Monday, November 14, 2005

Failure acknowledged before the Ministerial Conference

Hopes of a global trade deal are under threat after ministers failed to iron out key differences ahead of a crucial World Trade Organization (WTO) meeting.

Talks between WTO officials in London and Geneva have ended in stalemate and now December's talks on cutting barriers may have to be scaled back.

US trade chief Rob Portman expressed pessimism ahead of the Hong Kong talks. "I'm sorry to report we have not been able to make the progress I would have liked to have made," Mr Portman said. "We've been able to bridge some differences but we have not been able to come up with the formulas and modalities for the Hong Kong meeting."

His sentiment were echoed by EU Trade Commissioner Peter Mandelson who said the talks had succeeded "not in narrowing differences but in defining them". "The gap is significant."

Sticking points

WTO ministers have now downgraded their expectations of securing a major breakthrough at the WTO summit in Hong Kong starting on 13 December. They had hoped to approve a framework accord to reduce trade barriers, as demanded in the Doha round of talks. Now they predict that another conference would be called by March to make up lost ground.

"This round does extend through 2006," said US Agriculture Secretary Mike Johanns.

"It would be a grave mistake to declare this round at an end at the Hong Kong meeting," Mr Johanns said.

However, some progress was made this week when the US and China agreed a deal on textile imports. The deal follows months of wrangling over the soaring level of Chinese clothing imports into the US. Earlier in the year, the EU and China agreed limits on textiles imports.

Building bridges

The international community had aimed for a free trade deal by the start of 2006 but reform of farm subsidies remains a major sticking point. Developing countries such as Brazil and India argue that farm subsidies in wealthier nations - the US and the EU in particular - depress global farm prices and prevent farmers in poorer nations from prospering. Poorer nations have dismissed trade offers from the US and EU as being insufficient, with the EU coming in for particular criticism.

"As far as the European Union is concerned, I feel that we have done everything we could reasonably be expected to do in agriculture to build bridges," said Peter Mandleson. Brazil has resisted stepping up talks on trade in products and services until the farm question is settled.

"If there is not a good deal on the table for developing countries then it is better for there to be no deal at all," said Peter Hardstaff of the World Development Movement.

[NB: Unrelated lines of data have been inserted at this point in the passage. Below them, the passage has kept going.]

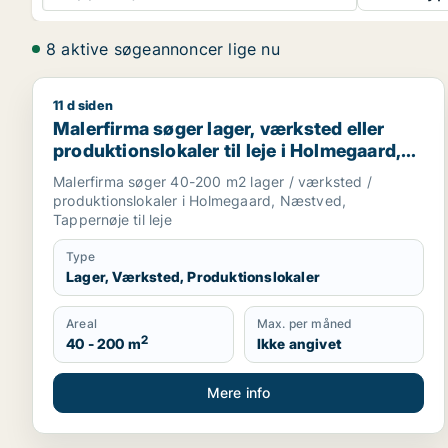
8 aktive søgeannoncer lige nu
11 d siden
Malerfirma søger lager, værksted eller produktions
Malerfirma søger lager, værksted eller
produktionslokaler til leje i Holmegaard,
Næstved eller Tappernøje
Malerfirma søger 40-200 m2 lager / værksted /
produktionslokaler i Holmegaard, Næstved,
Tappernøje til leje
Type
Lager, Værksted, Produktionslokaler
Areal
Max. per måned
2
40 - 200 m
Ikke angivet
Mere info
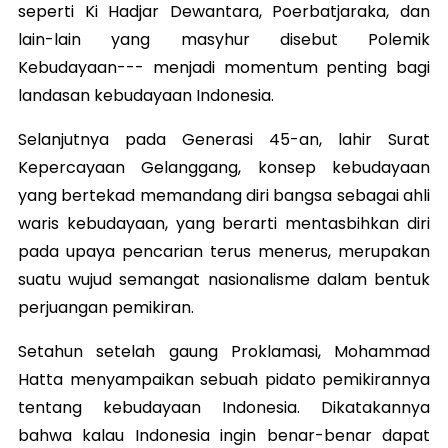
seperti Ki Hadjar Dewantara, Poerbatjaraka, dan
lain-lain yang masyhur disebut Polemik
Kebudayaan--- menjadi momentum penting bagi
landasan kebudayaan Indonesia.
Selanjutnya pada Generasi 45-an, lahir Surat
Kepercayaan Gelanggang, konsep kebudayaan
yang bertekad memandang diri bangsa sebagai ahli
waris kebudayaan, yang berarti mentasbihkan diri
pada upaya pencarian terus menerus, merupakan
suatu wujud semangat nasionalisme dalam bentuk
perjuangan pemikiran.
Setahun setelah gaung Proklamasi, Mohammad
Hatta menyampaikan sebuah pidato pemikirannya
tentang kebudayaan Indonesia. Dikatakannya
bahwa kalau Indonesia ingin benar-benar dapat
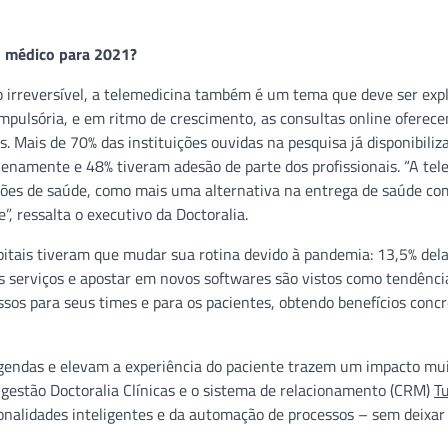
ro médico para 2021?
o irreversível, a telemedicina também é um tema que deve ser exp
ompulsória, e em ritmo de crescimento, as consultas online oferec
. Mais de 70% das instituições ouvidas na pesquisa já disponibili
plenamente e 48% tiveram adesão de parte dos profissionais. “A te
tuições de saúde, como mais uma alternativa na entrega de saúde co
, ressalta o executivo da Doctoralia.
pitais tiveram que mudar sua rotina devido à pandemia: 13,5% del
us serviços e apostar em novos softwares são vistos como tendênci
ssos para seus times e para os pacientes, obtendo benefícios concr
gendas e elevam a experiência do paciente trazem um impacto mu
 gestão Doctoralia Clínicas e o sistema de relacionamento (CRM)
T
onalidades inteligentes e da automação de processos – sem deixar 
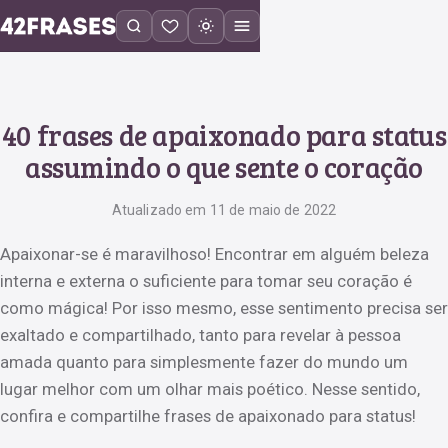
40 frases de apaixonado para status
assumindo o que sente o coração
Atualizado em 11 de maio de 2022
Apaixonar-se é maravilhoso! Encontrar em alguém beleza
interna e externa o suficiente para tomar seu coração é
como mágica! Por isso mesmo, esse sentimento precisa ser
exaltado e compartilhado, tanto para revelar à pessoa
amada quanto para simplesmente fazer do mundo um
lugar melhor com um olhar mais poético. Nesse sentido,
confira e compartilhe frases de apaixonado para status!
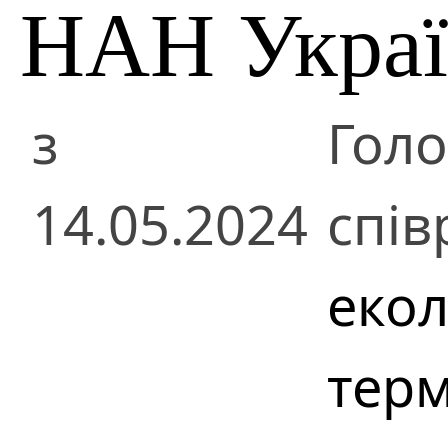
НАН Укра
з
Гол
14.05.2024
спів
екол
тер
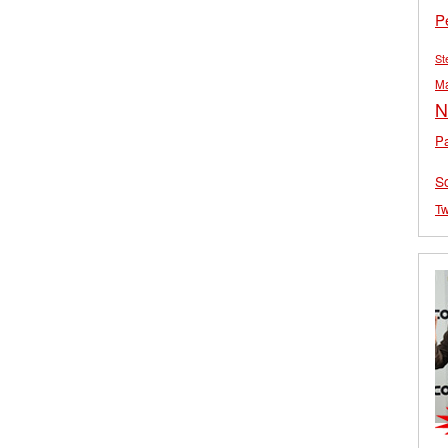
P
St
M
N
Pa
S
Tw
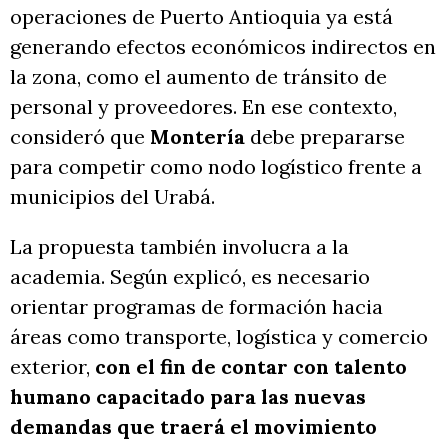
operaciones de Puerto Antioquia ya está
generando efectos económicos indirectos en
la zona, como el aumento de tránsito de
personal y proveedores. En ese contexto,
consideró que
Montería
debe prepararse
para competir como nodo logístico frente a
municipios del Urabá.
La propuesta también involucra a la
academia. Según explicó, es necesario
orientar programas de formación hacia
áreas como transporte, logística y comercio
exterior,
con el fin de contar con talento
humano capacitado para las nuevas
demandas que traerá el movimiento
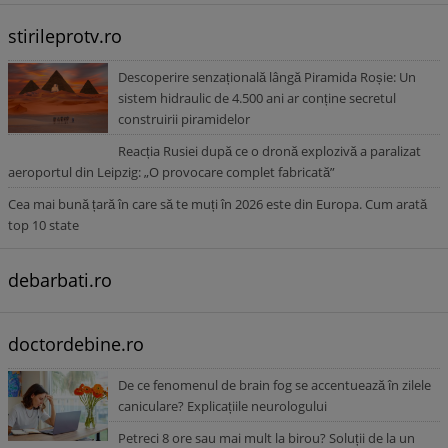
stirileprotv.ro
Descoperire senzațională lângă Piramida Roșie: Un
sistem hidraulic de 4.500 ani ar conține secretul
construirii piramidelor
Reacția Rusiei după ce o dronă explozivă a paralizat
aeroportul din Leipzig: „O provocare complet fabricată”
Cea mai bună țară în care să te muți în 2026 este din Europa. Cum arată
top 10 state
debarbati.ro
doctordebine.ro
De ce fenomenul de brain fog se accentuează în zilele
caniculare? Explicațiile neurologului
Petreci 8 ore sau mai mult la birou? Soluții de la un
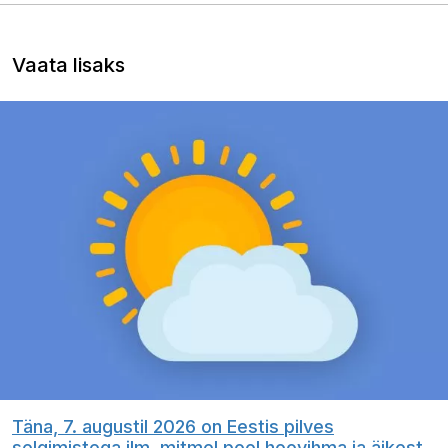
Vaata lisaks
Täna, 7. augustil 2026 on Eestis pilves
selgimistega ilm, mitmel pool hoovihma ja äikest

It is nice to have an apology after the many conferences that the delegates have held. Only one has the balls to step out and tell the critics that they (the delegates for the Ministerial Conference) have are going to fail them.

The poor’s lives are in the hands of people who dress and dine in opulent manners whose responsibilities at a IMF/WTO conference is to read aloud materials produced by their employee. How in tuned are these delegates with the lives of the common people?

How long more do we have to put up with this show of ambivalence?

It is time for us to make a stand.
We are the voices of the people who cannot speak.
We will take this to the streets of Hong Kong, this December.
We, a body of people with different backgrounds will stand united to fight this devil called poverty.